I imagine that you’re probably sick of writing. I know that I certainly was when I was at university. Every single module contained some form of written assessment that had thousands of words as a minimum requirement. However, writing outside of university is beneficial for several reasons. Firstly, it provides you with an opportunity to talk freely without speaking in university jargon. This will help your transition into work-related blogging much easier. Plus, you can be yourself without having to back every single point up with a historically credible source to support your argument (although this sometimes helps).
Writing will also show recruiters that you are passionate about something. It shows that you are willing to express your opinion and highlights that you can transfer your thoughts into words. On top of that, by using Wix, WordPress or any other free alternative, you’ll become familiar with the process of writing content and then publishing it. Additionally, my feedback from industry experts is that the content of your writing does not matter. You don’t have to talk about marketing trends. Instead, you can talk about your favourite sports team, tv shows and movies, travelling or anything else that you are passionate about.

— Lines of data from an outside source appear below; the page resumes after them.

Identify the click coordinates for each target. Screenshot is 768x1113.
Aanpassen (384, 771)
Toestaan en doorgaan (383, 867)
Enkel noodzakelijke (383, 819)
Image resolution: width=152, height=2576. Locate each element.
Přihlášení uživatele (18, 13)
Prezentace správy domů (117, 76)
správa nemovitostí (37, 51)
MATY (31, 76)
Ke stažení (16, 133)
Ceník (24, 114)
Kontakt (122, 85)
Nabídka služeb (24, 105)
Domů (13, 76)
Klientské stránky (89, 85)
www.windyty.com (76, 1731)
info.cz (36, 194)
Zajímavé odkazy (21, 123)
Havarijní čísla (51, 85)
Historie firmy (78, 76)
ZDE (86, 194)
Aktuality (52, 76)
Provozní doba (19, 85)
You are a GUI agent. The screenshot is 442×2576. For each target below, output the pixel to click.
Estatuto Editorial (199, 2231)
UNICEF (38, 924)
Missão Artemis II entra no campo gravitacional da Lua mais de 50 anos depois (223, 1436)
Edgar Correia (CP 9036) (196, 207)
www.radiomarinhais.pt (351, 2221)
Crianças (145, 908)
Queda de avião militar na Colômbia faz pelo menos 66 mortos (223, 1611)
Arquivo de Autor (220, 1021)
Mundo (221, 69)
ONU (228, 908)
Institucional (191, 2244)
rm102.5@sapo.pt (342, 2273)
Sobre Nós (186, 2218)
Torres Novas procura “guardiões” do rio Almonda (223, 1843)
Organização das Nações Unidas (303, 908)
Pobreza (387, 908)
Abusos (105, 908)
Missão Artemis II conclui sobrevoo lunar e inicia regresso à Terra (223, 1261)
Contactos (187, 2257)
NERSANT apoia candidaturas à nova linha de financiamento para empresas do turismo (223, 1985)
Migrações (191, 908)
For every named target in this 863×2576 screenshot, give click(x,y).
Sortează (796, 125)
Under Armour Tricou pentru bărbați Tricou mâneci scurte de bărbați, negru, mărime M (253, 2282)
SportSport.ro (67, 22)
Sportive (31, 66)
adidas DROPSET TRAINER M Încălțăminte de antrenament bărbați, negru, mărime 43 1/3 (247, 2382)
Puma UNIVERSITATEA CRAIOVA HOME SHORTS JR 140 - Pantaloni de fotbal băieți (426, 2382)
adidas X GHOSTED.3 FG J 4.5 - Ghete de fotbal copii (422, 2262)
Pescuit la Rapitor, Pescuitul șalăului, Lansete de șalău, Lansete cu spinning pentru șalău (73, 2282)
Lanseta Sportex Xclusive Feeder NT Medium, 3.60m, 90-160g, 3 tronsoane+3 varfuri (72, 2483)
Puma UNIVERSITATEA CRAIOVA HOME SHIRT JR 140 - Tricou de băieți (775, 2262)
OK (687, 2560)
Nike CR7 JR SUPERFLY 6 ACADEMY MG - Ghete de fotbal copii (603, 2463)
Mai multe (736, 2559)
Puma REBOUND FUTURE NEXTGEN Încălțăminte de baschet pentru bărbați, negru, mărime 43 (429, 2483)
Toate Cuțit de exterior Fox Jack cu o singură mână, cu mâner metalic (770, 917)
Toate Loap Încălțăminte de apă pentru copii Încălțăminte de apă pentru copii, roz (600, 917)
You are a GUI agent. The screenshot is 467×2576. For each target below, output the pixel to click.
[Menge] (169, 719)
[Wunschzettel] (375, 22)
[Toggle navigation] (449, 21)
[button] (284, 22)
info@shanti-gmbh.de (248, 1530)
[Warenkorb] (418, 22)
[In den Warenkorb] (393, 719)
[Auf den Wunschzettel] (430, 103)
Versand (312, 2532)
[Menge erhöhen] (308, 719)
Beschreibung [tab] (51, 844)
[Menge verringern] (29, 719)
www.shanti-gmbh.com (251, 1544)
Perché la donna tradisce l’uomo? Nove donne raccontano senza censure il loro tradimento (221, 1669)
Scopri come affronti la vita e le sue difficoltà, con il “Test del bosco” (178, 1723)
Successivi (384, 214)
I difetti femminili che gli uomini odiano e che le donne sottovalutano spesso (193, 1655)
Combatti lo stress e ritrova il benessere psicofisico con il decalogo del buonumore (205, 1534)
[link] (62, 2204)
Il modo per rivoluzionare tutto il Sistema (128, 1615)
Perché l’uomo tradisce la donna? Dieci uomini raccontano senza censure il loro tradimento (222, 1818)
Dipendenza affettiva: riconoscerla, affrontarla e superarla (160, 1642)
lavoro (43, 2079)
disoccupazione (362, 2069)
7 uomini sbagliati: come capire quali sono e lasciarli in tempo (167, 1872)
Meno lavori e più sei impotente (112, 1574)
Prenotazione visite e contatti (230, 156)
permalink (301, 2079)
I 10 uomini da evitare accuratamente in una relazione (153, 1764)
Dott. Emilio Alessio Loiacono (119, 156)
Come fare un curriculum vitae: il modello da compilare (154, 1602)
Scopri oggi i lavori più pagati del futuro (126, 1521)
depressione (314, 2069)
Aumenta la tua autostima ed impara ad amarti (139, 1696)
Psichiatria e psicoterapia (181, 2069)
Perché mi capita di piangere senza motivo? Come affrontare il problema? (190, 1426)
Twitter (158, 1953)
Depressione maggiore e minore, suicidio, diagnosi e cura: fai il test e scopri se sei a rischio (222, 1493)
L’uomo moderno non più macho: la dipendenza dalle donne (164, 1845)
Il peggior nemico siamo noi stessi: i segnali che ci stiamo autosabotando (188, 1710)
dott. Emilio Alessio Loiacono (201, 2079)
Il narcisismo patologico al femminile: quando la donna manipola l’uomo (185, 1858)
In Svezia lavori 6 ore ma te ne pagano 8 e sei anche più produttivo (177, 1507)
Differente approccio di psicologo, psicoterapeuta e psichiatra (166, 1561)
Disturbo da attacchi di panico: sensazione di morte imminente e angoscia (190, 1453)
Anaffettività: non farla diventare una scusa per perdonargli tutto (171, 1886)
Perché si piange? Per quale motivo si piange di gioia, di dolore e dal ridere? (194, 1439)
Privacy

The second insight that I took from the industry experts that I interviewed is that creating a digital portfolio on social media will help you stand out. By doing so, you’ll learn how to gain followers without relying on posting personal photos for your friends and family to see. Instead, you’ll have to earn your followers by building a brand and using carefully selected hashtags. The easiest way to get started, in my opinion, would be to use Instagram. It’s as easy as picking a theme that you are interested in, for example, nature, obscure objects, colour themes or food and then posting interesting pictures. By doing so, it shows recruiters that you have a creative flair and that you are prepared to put in the effort. Additionally, it will ensure that your application stands out and gives you something to talk about if you get an interview.
Finally, a common response by the industry experts that I interviewed was that graduates should try and keep up to date with modern trends. This is important because the subjects that you learn in university often have limited crossover to real-life daily marketing tasks. A great way to do this is by signing up to a weekly newsletter or reading blogs. Some great websites to stay updated include Marketing Week, HubSpot & Social Media Today. By keeping up with trends, you’ll be able to impress recruiters and build a solid foundation of knowledge about the tasks that you’ll be assigned to. And, don’t worry if you don’t know the technical ins and outs. Recruiters aren’t expecting you to be able to set up a Google Ad account in your first week, for example. However, knowing what the benefits of a tool like Google Ads offers will allow you to stand out from other interviewees.